There’s been no new case recorded there since the beginning of December. A sign, says the paper, that the spread of Ebola is finally slowing down in the country.

In South Africa the Mail and Guardian headlines on the rise and fall of the African technocrat president. The newspaper says that 2012 saw the rise of technocrats to the position of head government all around Africa. For example no less than six countries, Angola, Egypt, Ethiopia, Senegal, Tunisia and Somalia, elected engineers to top political offices.

And this, according to the Mail and Guardian,  at the time gave hope that they would be better equipped "to tackle the continent's challenges".

But all of this will change soon, it warns its readers. 

This year 10 countries are holding elections. And military men have already reclaimed their space. This, explains the paper, coincides "with the emergence of security - and not infrastructure - as the continent’s pressing concern". The start of the trend can be traced back to the elections of Abdel Fatteh Al-Sisi in Egypt last May.

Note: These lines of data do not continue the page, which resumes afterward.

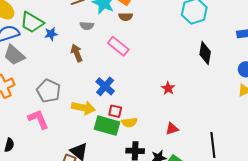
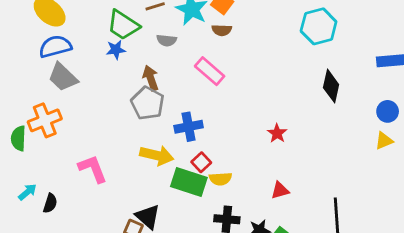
green trapezoid: (32, 22) -> (123, 25), moved
blue cross: (105, 86) -> (189, 127), turned 36
gray pentagon: (49, 91) -> (148, 103), moved
red square: (115, 111) -> (201, 162), turned 32

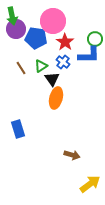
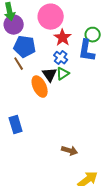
blue pentagon: (36, 38) -> (25, 47), moved
blue L-shape: (89, 55) -> (87, 51), turned 100
green triangle: (41, 66) -> (63, 74), moved
orange ellipse: (56, 98) -> (40, 87), moved, turned -40

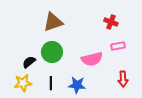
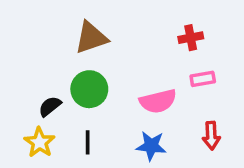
red cross: (111, 22) -> (191, 38), turned -32
yellow star: (23, 83) -> (40, 142), turned -30
blue star: (77, 85) -> (151, 146), moved

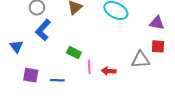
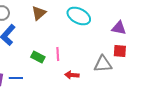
pink line: (89, 67) -> (58, 54), moved
blue line: (57, 80) -> (16, 78), moved

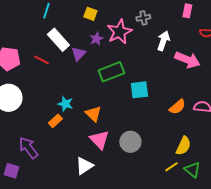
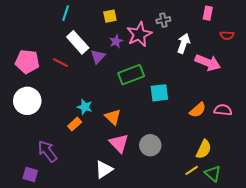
yellow square: (90, 14) -> (110, 16), turned -32

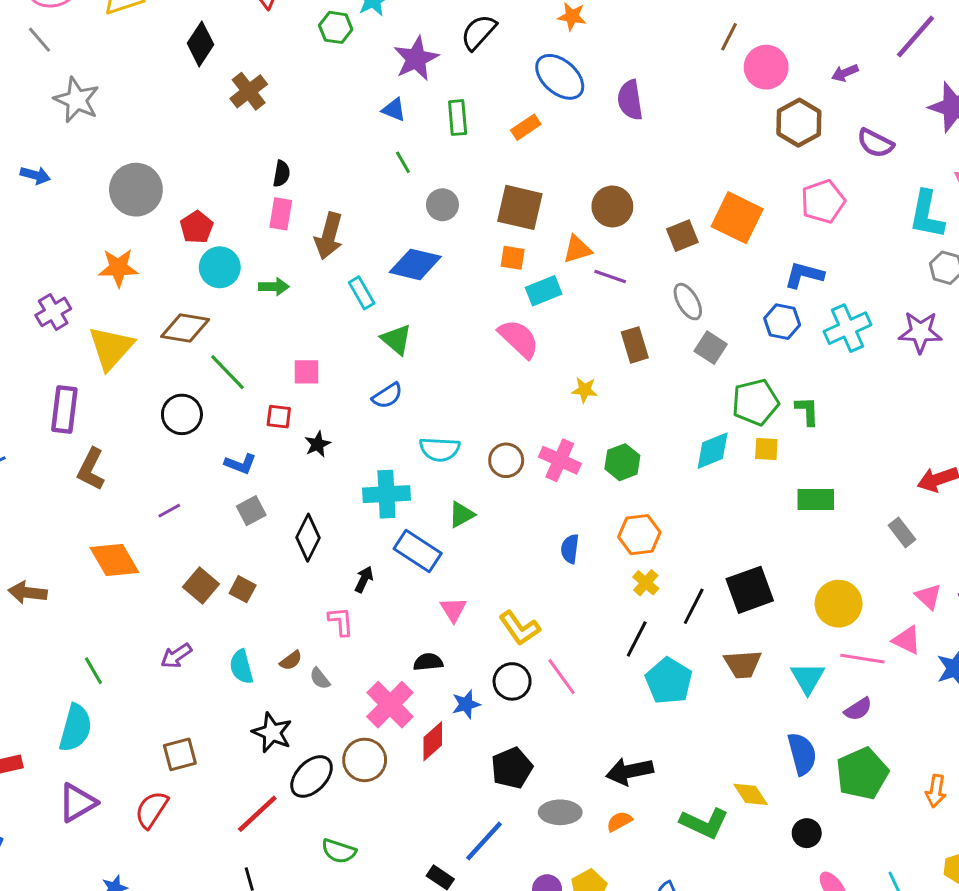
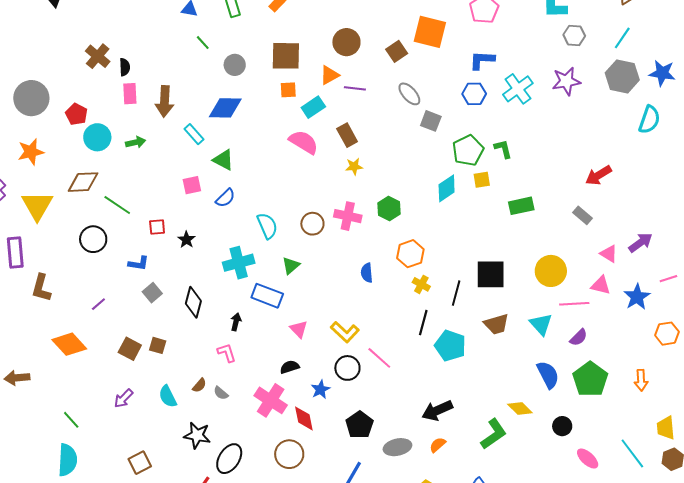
brown cross: (249, 91) -> (98, 56), moved
brown rectangle: (635, 345) -> (347, 135), moved
pink square: (307, 372) -> (192, 185), moved
cyan semicircle: (440, 449) -> (267, 226), turned -104
black square: (750, 590) -> (491, 274), turned 32
red diamond: (433, 741) -> (304, 418), turned -48
brown circle: (365, 760) -> (289, 454), moved
green L-shape: (704, 823) -> (494, 434), turned -48

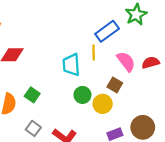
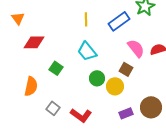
yellow line: (94, 52) -> (86, 19), moved
cyan trapezoid: (71, 65) -> (87, 51), turned -35
green square: (32, 95) -> (56, 68), moved

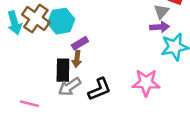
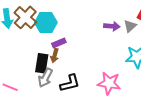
purple arrow: (160, 27) -> (112, 26), moved
gray arrow: (70, 87) -> (45, 78), turned -36

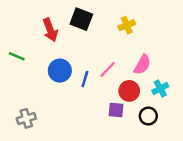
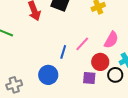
blue circle: (60, 71) -> (48, 75), moved
black circle: (148, 116) -> (115, 75), moved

Lybia, Somalia, Angola, Nigeria and Ethiopia are now among the countries where an army man could climb to power. *

What happened to the technocrats?

First, they've failed to address the security issues of Africa. Plus, explains the Mail and Guardian, "Many of the 'traditional' leaders also have deep pockets, which few technocrats can match."

But all is not lost, because, as the newspaper puts its, "Most of the returning soldiers and veteran politicians have opted for the ballot box as the path of least resistance to power." And that's good news for democracy across the continent.